# sketching graph of a continuous function

• Jan 3rd 2010, 11:59 PM
Murphie
sketching graph of a continuous function
Sketch a possible graph of continuous function f that has domain [-3,3] where f(-1)=1

I can't think of what the f(-1)=1 means, can someone help me out?

The original problem includes a picture of the graph of the derivative, but i do not know how to get the picture on the thread. I can describe it though.
y = f'(x)
A negative slant starts at (-3, 2.5) and goes down to (1,-2.5). There is an open circle at the end of the line at (1,-2.5) indicating discontinuity. The end of a parabola starts with another open circle at (1,2.5) goes down to (2,0) and back up to (3,2.5).

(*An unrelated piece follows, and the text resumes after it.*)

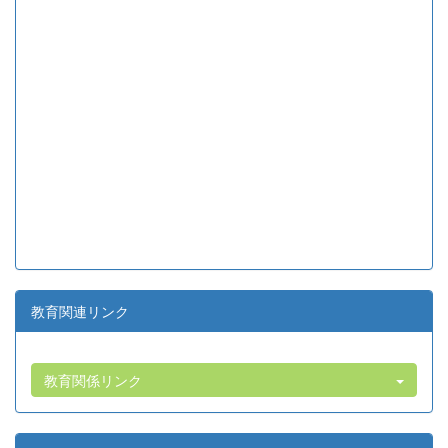
教育関連リンク
教育関係リンク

Any help is appreciated, I apologize for not posting a picture of the derivative graph but i do not know how.
• Jan 4th 2010, 01:48 AM
mr fantastic
Quote:

Originally Posted by Murphie
Sketch a possible graph of continuous function f that has domain [-3,3] where f(-1)=1

I can't think of what the f(-1)=1 means, can someone help me out?

The original problem includes a picture of the graph of the derivative, but i do not know how to get the picture on the thread. I can describe it though.
y = f'(x)
A negative slant starts at (-3, 2.5) and goes down to (1,-2.5). There is an open circle at the end of the line at (1,-2.5) indicating discontinuity. The end of a parabola starts with another open circle at (1,2.5) goes down to (2,0) and back up to (3,2.5).

Any help is appreciated, I apologize for not posting a picture of the derivative graph but i do not know how.

f(-1)=1 means the graph of y = f(x) passes through the point (-1, 1).